DATA FOR THE TASK section start

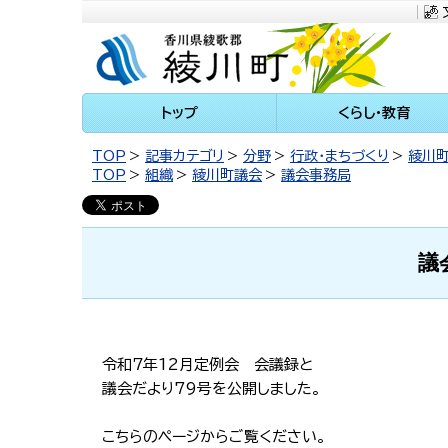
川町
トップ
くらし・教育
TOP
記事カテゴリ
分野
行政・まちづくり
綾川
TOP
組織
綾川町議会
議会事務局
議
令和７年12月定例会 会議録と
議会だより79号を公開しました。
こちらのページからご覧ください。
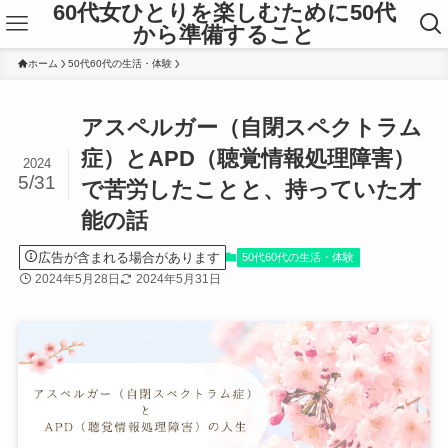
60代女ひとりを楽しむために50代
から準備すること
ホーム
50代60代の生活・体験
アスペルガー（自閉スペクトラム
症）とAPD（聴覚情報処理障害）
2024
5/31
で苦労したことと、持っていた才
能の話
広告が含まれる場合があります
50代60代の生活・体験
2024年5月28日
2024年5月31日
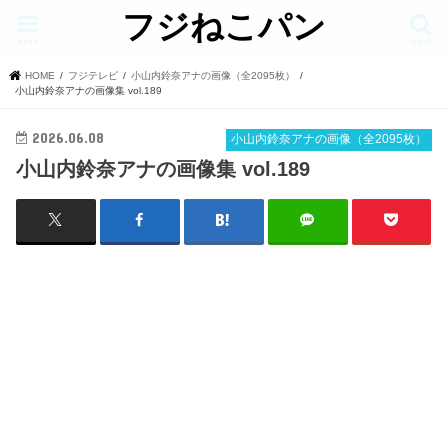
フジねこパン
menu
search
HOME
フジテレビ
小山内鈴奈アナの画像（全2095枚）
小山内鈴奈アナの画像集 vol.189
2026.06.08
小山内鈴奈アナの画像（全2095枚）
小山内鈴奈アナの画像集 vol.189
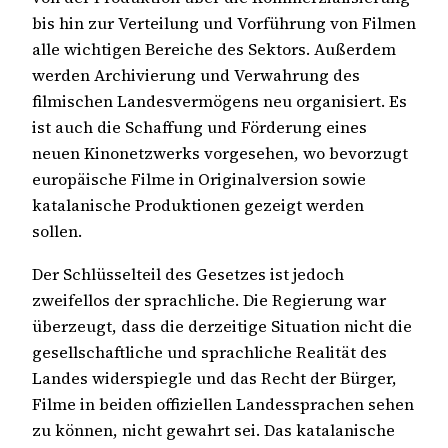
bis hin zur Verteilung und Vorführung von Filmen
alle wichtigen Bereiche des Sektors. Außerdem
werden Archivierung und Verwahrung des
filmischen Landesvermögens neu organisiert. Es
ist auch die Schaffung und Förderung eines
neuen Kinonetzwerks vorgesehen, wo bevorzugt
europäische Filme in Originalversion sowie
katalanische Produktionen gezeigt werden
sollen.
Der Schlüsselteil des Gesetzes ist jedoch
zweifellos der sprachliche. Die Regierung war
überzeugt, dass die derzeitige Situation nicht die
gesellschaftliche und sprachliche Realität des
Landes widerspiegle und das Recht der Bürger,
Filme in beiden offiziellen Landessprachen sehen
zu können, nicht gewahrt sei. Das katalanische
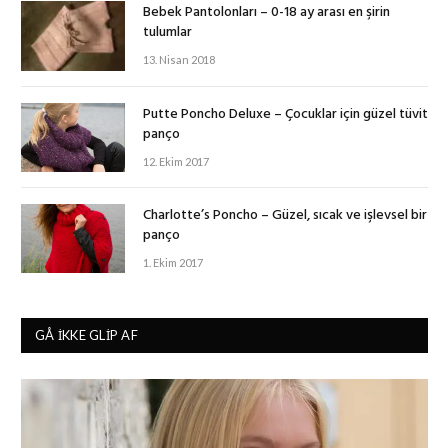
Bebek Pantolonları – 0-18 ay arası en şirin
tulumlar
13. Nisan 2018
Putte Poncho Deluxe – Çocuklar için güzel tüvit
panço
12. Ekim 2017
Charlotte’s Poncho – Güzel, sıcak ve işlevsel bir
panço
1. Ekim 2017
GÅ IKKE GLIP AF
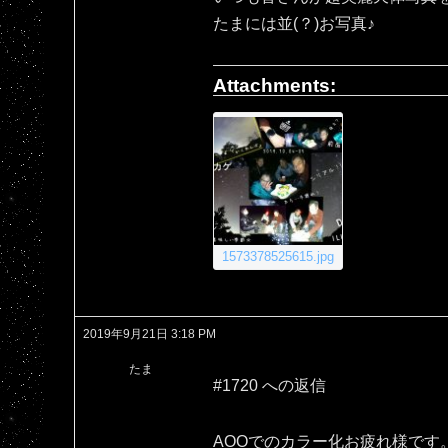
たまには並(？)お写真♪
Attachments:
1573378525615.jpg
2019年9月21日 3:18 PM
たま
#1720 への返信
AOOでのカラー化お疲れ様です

DATA FOR THE TASK section end

§ WHAT IS REQUIRED
Repeat the records word for word. Leave out whatever pictures they hold.

§ EXERCISE RESULT
川町
トップ
くらし・教育
TOP
記事カテゴリ
分野
行政・まちづくり
綾川
TOP
組織
綾川町議会
議会事務局
議
令和７年12月定例会 会議録と
議会だより79号を公開しました。
こちらのページからご覧ください。
60代女ひとりを楽しむために50代
から準備すること
ホーム
50代60代の生活・体験
アスペルガー（自閉スペクトラム
症）とAPD（聴覚情報処理障害）
2024
5/31
で苦労したことと、持っていた才
能の話
広告が含まれる場合があります
50代60代の生活・体験
2024年5月28日
2024年5月31日
フジねこパン
menu
search
HOME
フジテレビ
小山内鈴奈アナの画像（全2095枚）
小山内鈴奈アナの画像集 vol.189
2026.06.08
小山内鈴奈アナの画像（全2095枚）
小山内鈴奈アナの画像集 vol.189
bis hin zur Verteilung und Vorführung von Filmen
alle wichtigen Bereiche des Sektors. Außerdem
werden Archivierung und Verwahrung des
filmischen Landesvermögens neu organisiert. Es
ist auch die Schaffung und Förderung eines
neuen Kinonetzwerks vorgesehen, wo bevorzugt
europäische Filme in Originalversion sowie
katalanische Produktionen gezeigt werden
sollen.
Der Schlüsselteil des Gesetzes ist jedoch
zweifellos der sprachliche. Die Regierung war
überzeugt, dass die derzeitige Situation nicht die
gesellschaftliche und sprachliche Realität des
Landes widerspiegle und das Recht der Bürger,
Filme in beiden offiziellen Landessprachen sehen
zu können, nicht gewahrt sei. Das katalanische
Bebek Pantolonları – 0-18 ay arası en şirin
tulumlar
13. Nisan 2018
Putte Poncho Deluxe – Çocuklar için güzel tüvit
panço
12. Ekim 2017
Charlotte’s Poncho – Güzel, sıcak ve işlevsel bir
panço
1. Ekim 2017
GÅ IKKE GLIP AF
たまには並(？)お写真♪
Attachments:
1573378525615.jpg
2019年9月21日 3:18 PM
たま
#1720 への返信
AOOでのカラー化お疲れ様です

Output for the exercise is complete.